▸ Exercise aim
The lines to find are those in the entries that hold the word "Quente"; copy every one of them.

▸ Page-level text extractions
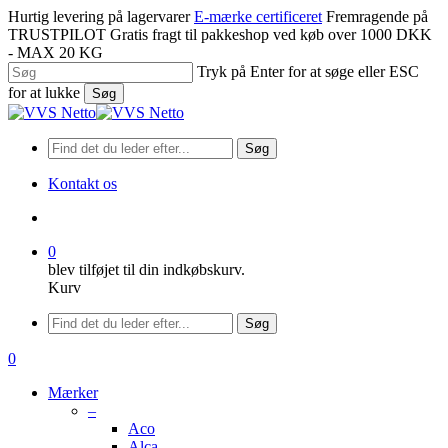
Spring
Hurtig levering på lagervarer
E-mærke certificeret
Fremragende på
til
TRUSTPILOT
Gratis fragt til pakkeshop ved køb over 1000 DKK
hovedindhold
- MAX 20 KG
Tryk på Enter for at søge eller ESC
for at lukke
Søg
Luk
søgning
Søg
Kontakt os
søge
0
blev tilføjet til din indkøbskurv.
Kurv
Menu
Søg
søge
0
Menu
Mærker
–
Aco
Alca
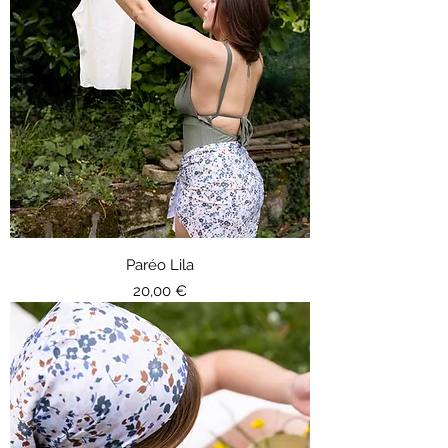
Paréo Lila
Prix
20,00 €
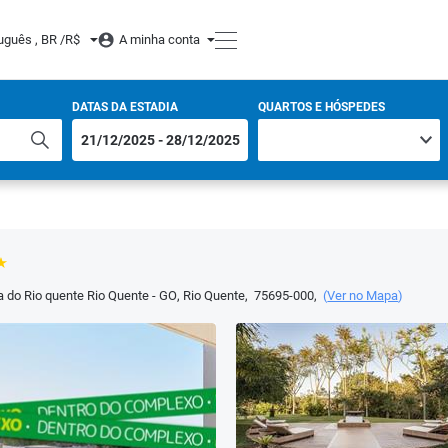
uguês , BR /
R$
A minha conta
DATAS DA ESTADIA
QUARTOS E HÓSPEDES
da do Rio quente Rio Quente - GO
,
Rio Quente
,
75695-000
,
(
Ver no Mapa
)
==
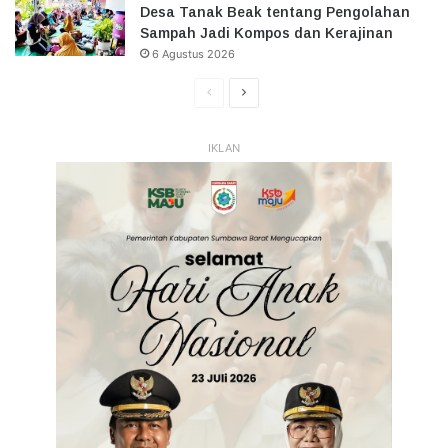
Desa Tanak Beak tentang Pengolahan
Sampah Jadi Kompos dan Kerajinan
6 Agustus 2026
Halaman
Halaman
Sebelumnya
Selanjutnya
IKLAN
...
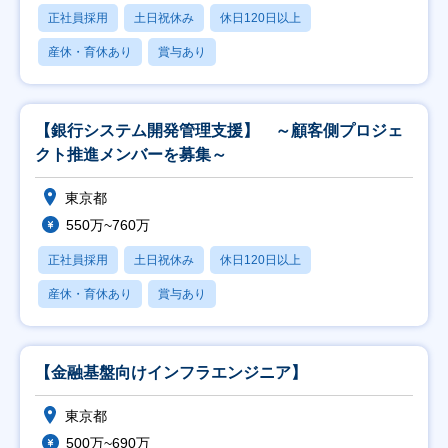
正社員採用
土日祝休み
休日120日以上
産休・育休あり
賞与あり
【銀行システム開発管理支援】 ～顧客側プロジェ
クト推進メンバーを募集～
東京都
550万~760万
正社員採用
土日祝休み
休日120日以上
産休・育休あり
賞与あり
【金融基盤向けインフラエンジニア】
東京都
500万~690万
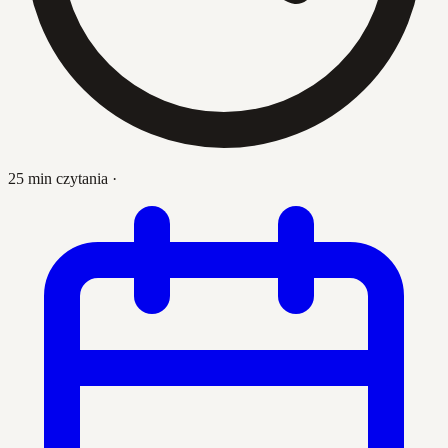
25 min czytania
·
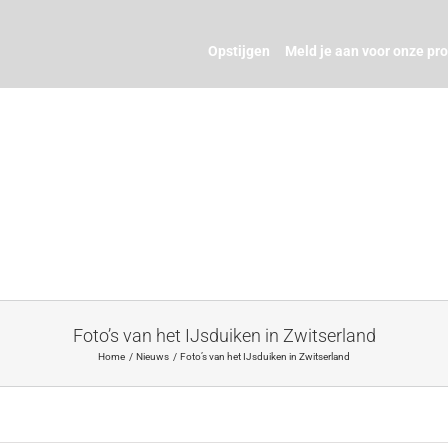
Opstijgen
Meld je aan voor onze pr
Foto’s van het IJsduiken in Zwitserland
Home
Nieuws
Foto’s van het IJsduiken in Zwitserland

▸ Answer to this task
da do Rio quente Rio Quente - GO
Rio Quente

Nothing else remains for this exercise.